Publishing appealing and engaging news content, quizzes and lists online that are designed for sharing on social media, BuzzFeed has fast become one of New York’s hottest social media startups. People just love sharing its content – and with lists like “The 29 Most Important Twerking Moments Of 2013”, who wouldn’t?
It attracted over 130 million unique visitors in November – the startup’s biggest ever traffic volume for a single month (more than it attracted in its first four years in fact). Ok, this was helped by an alteration in Facebook’s algorithm which now highlights more BuzzFeed stories in user news, but it’s also a sign of the startup’s rising success.

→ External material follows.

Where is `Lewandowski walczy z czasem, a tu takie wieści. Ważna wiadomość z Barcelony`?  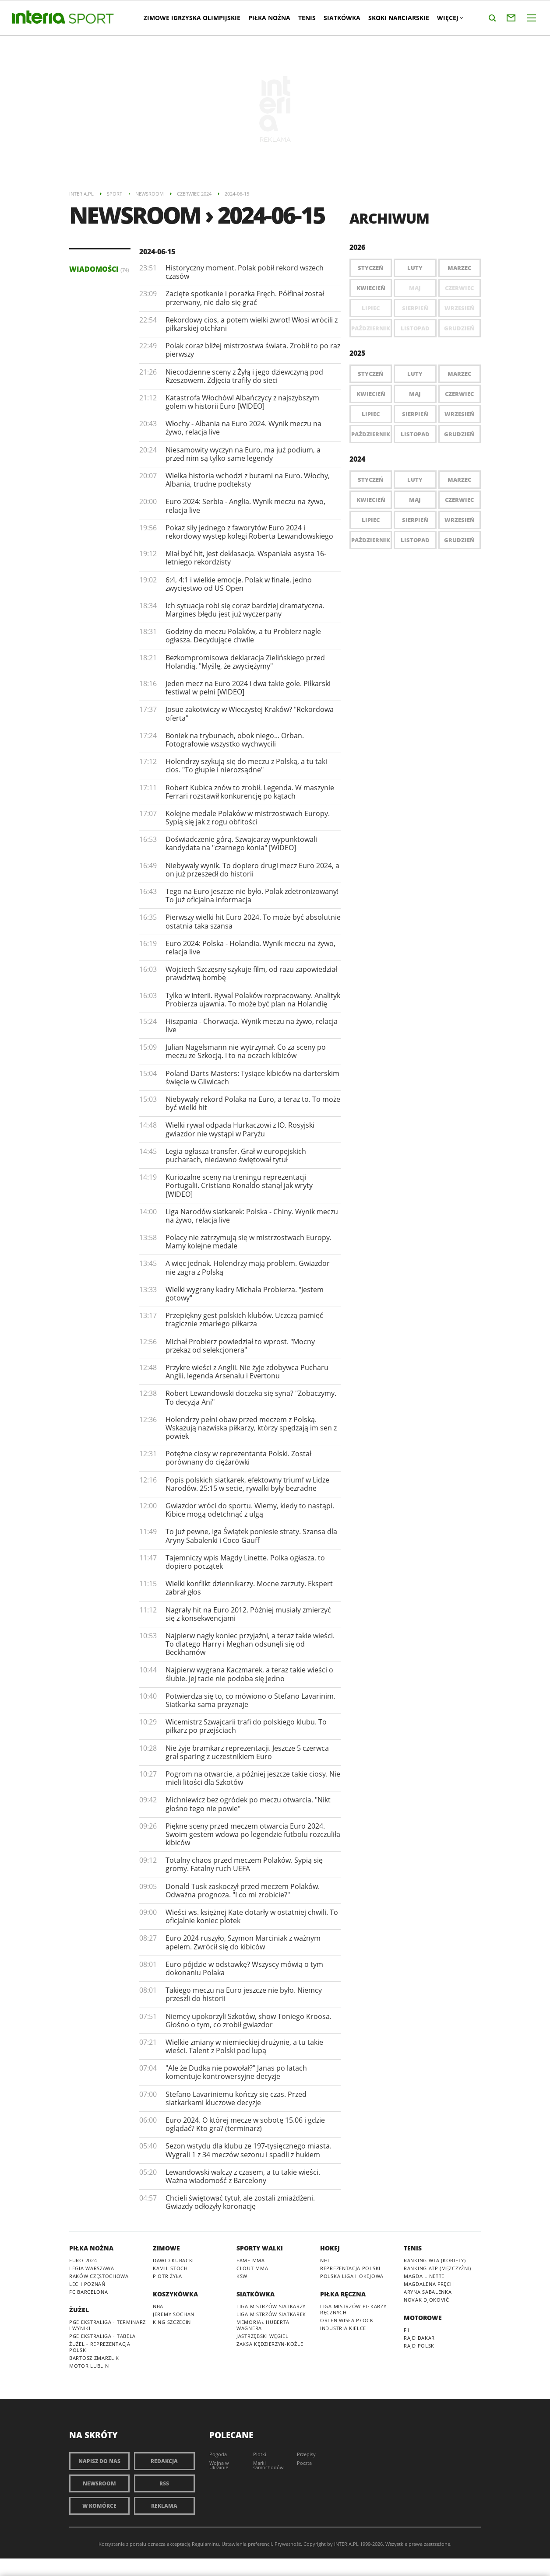
Lewandowski walczy z czasem, a tu takie wieści. Ważna wiadomość z Barcelony is located at coordinates (243, 2176). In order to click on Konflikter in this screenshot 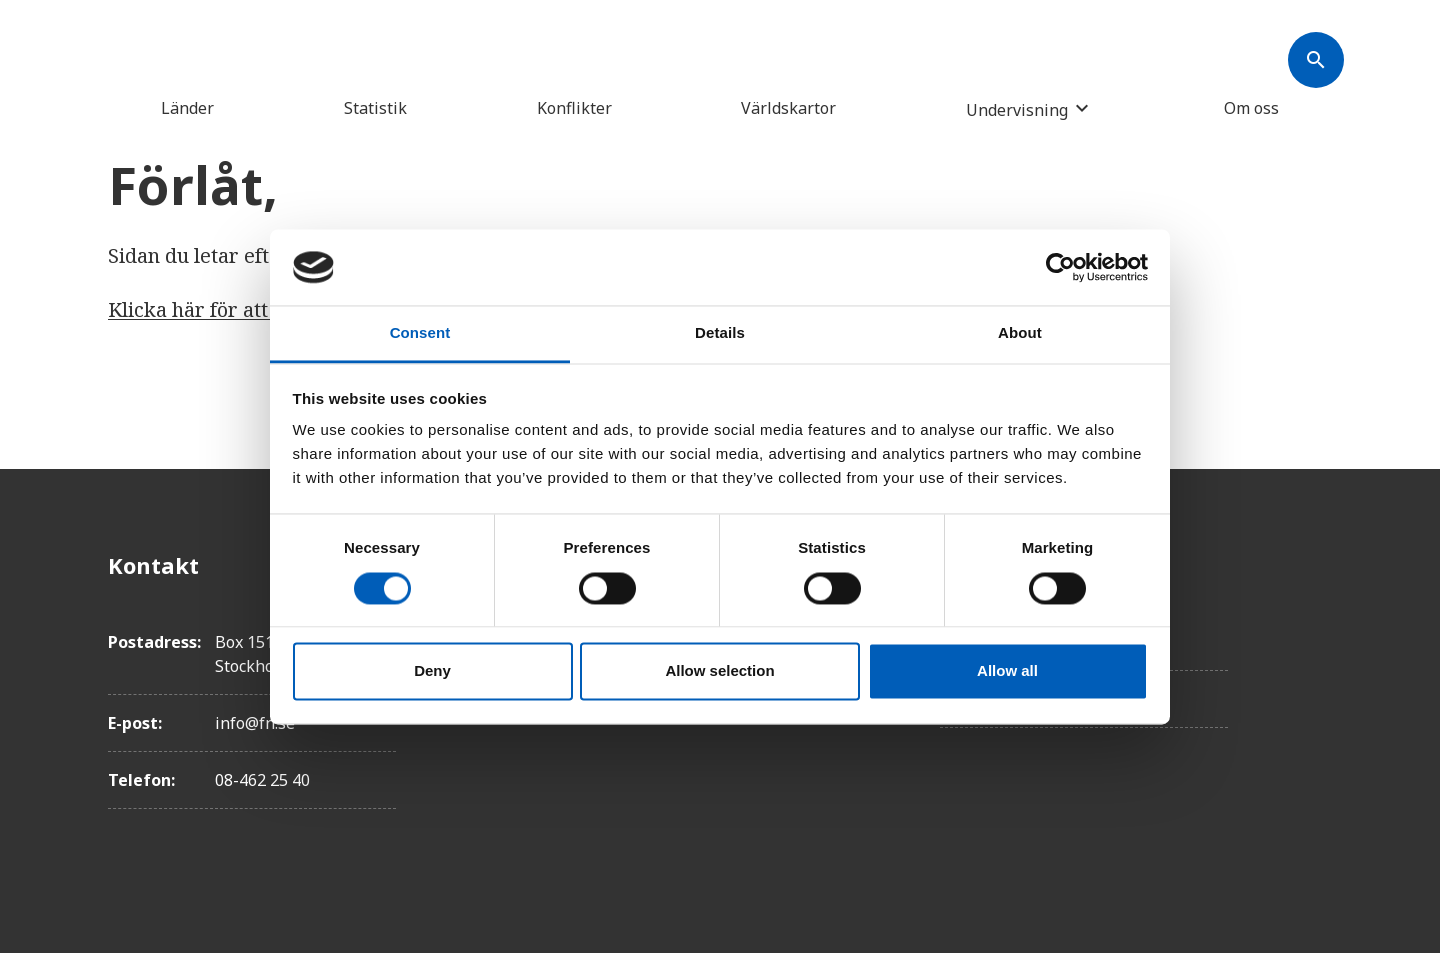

Peretti has taken a highly intelligent approach to native advertising, eschewing banner ads (unlike most traditional news sites) in favor of sponsored versions of its content designed for advertisers, like the recently added GIF feed which promotes Google+ Photos or features that promote the state lottery’s seasonal holiday scratch-off games (most recently, winter attractions in New York).
Pretty much all social media managers would agree that Peretti’s primary aim for BuzzFeed – that it functions as an engine for viral content – has been admirably realized. The earlier use of algorithms to choose stories has given way to a human editorial team as the company has grown (it now employs 300 people) and it’s branched out to include video as well as text content.